(Dataset items)
*-*-*
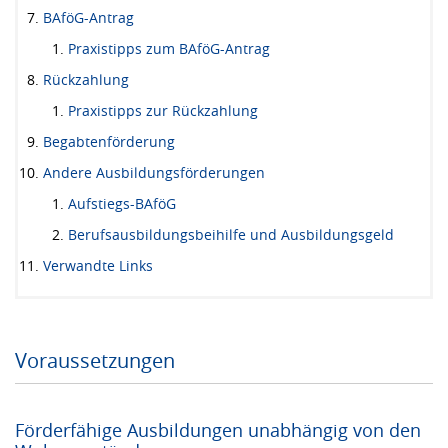
BAföG-Antrag
Praxistipps zum BAföG-Antrag
Rückzahlung
Praxistipps zur Rückzahlung
Begabtenförderung
Andere Ausbildungsförderungen
Aufstiegs-BAföG
Berufsausbildungsbeihilfe und Ausbildungsgeld
Verwandte Links
Voraussetzungen
Förderfähige Ausbildungen unabhängig von den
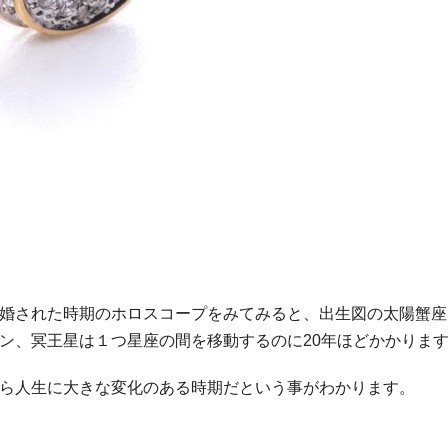
婚された時期のホロスコープをみてみると、出生図の太陽蟹座
ン、冥王星は１つ星座の間を移動するのに20年ほどかかりま
ら人生に大きな変化のある時期だという事がわかります。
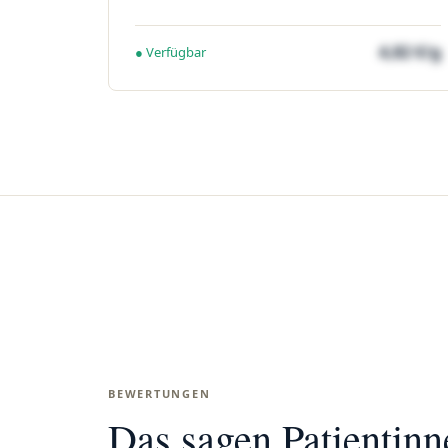
4,82 €/g
● Verfügbar
BEWERTUNGEN
Das sagen Patientin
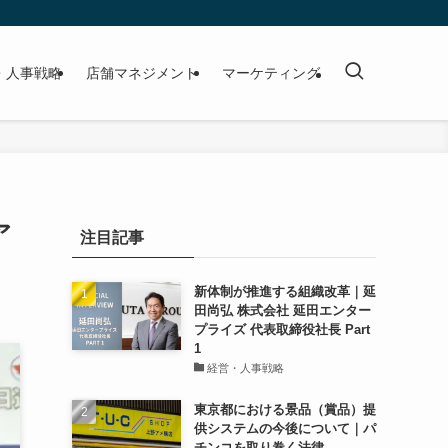
・人事戦略
店舗マネジメント
マーケティング
ア
注目記事
新体制が推進する組織改革｜延
田尚弘 株式会社 延田エンター
プライズ 代表取締役社長 Part
1
経営・人事戦略
東京都における景品（賞品）提
供システムの今後について｜パ
チンコを取り巻く法律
*-*-*
§ Problem
Gather each line of the records holding the string "Rückzahlung".

§ Written reply
Rückzahlung
Praxistipps zur Rückzahlung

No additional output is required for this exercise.